TASK DESCRIPTION.
When you repeat the records, keep every word exact and drop each picture.

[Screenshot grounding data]
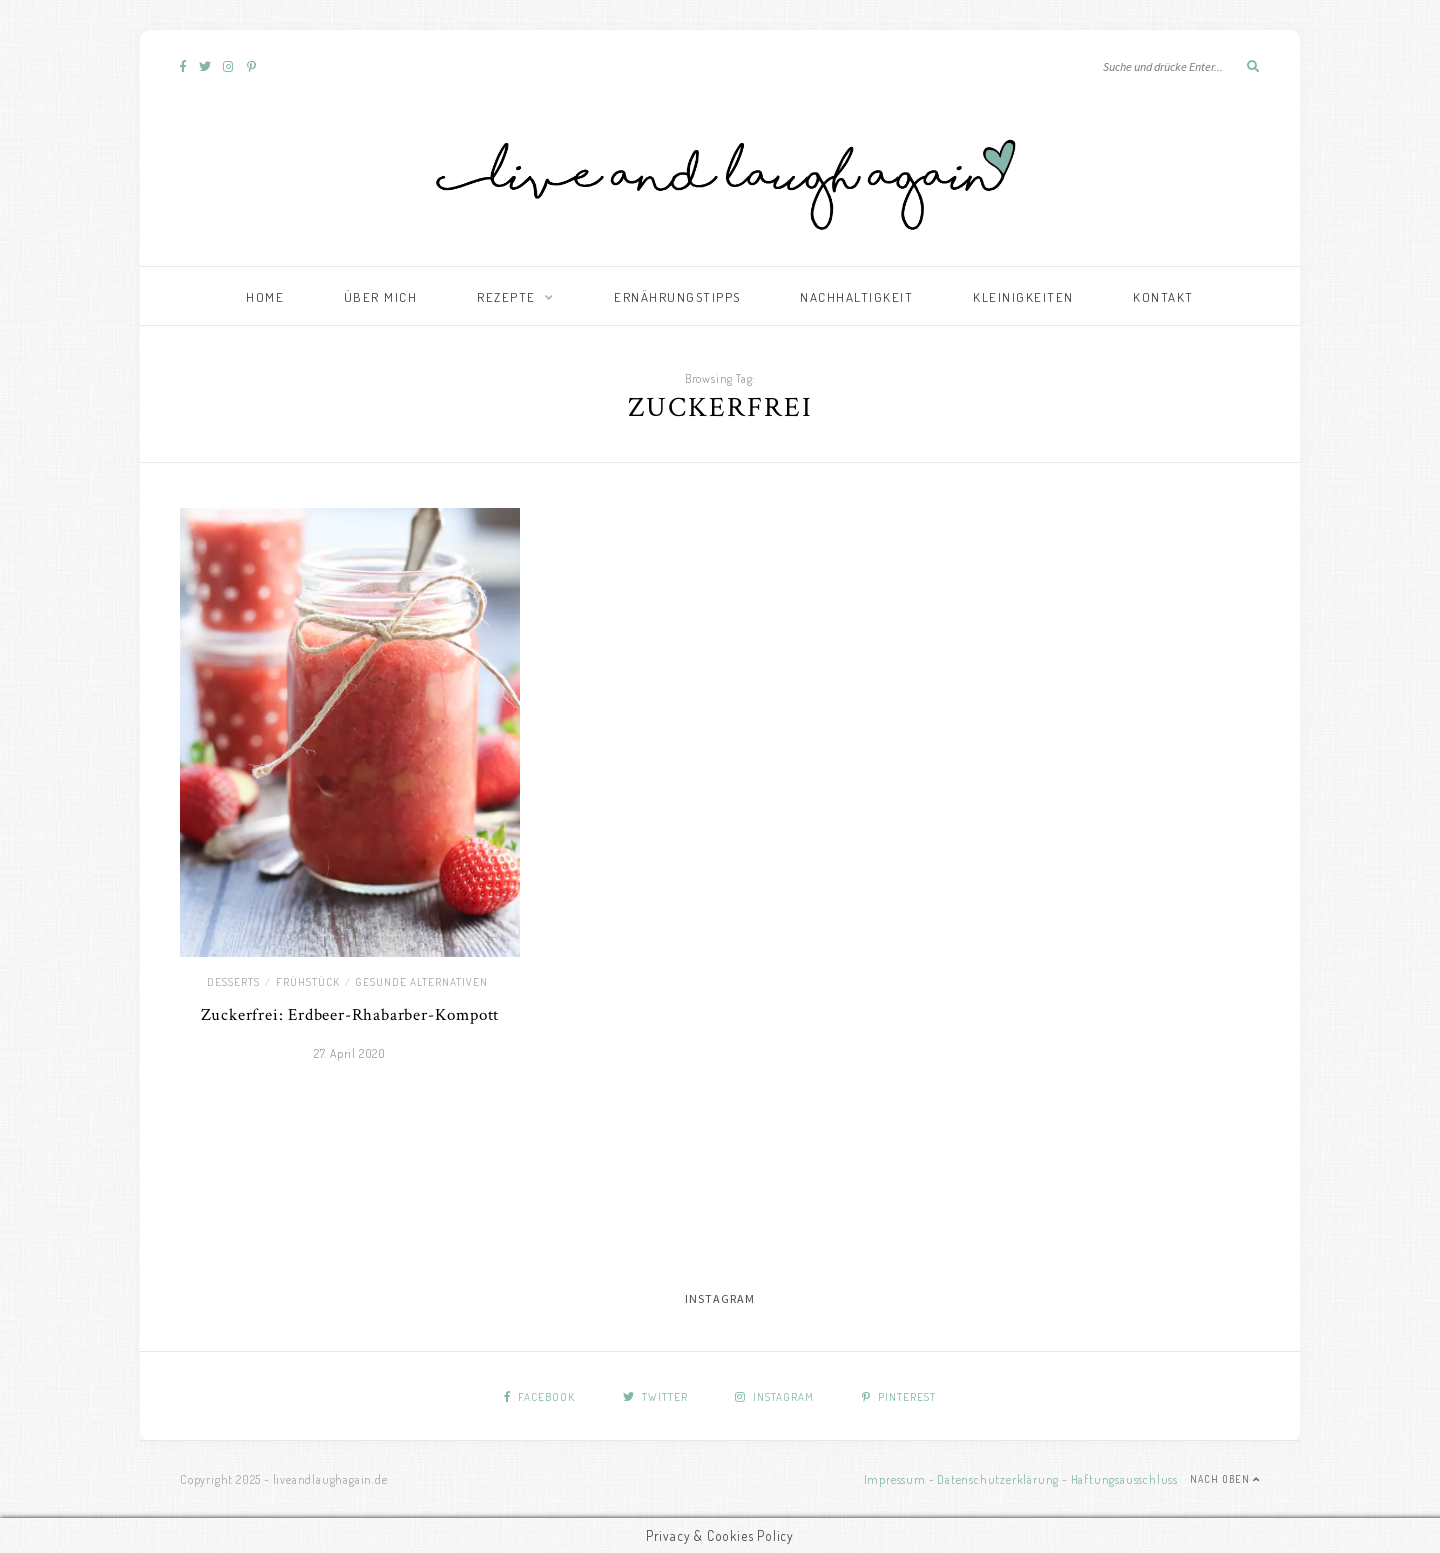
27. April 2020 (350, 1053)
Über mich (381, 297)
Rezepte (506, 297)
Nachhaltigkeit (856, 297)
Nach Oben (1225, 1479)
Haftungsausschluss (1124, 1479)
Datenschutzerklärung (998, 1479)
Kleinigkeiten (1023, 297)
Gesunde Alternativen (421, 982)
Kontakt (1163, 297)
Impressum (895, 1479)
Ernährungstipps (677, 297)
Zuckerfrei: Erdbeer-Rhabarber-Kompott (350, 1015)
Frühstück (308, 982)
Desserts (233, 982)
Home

ANSWER SPACE.
27. April 2020 (350, 1053)
Über mich (381, 297)
Rezepte (506, 297)
Nachhaltigkeit (856, 297)
Nach Oben (1225, 1479)
Haftungsausschluss (1124, 1479)
Datenschutzerklärung (998, 1479)
Kleinigkeiten (1023, 297)
Gesunde Alternativen (421, 982)
Kontakt (1163, 297)
Impressum (895, 1479)
Ernährungstipps (677, 297)
Zuckerfrei: Erdbeer-Rhabarber-Kompott (350, 1015)
Frühstück (308, 982)
Desserts (233, 982)
Home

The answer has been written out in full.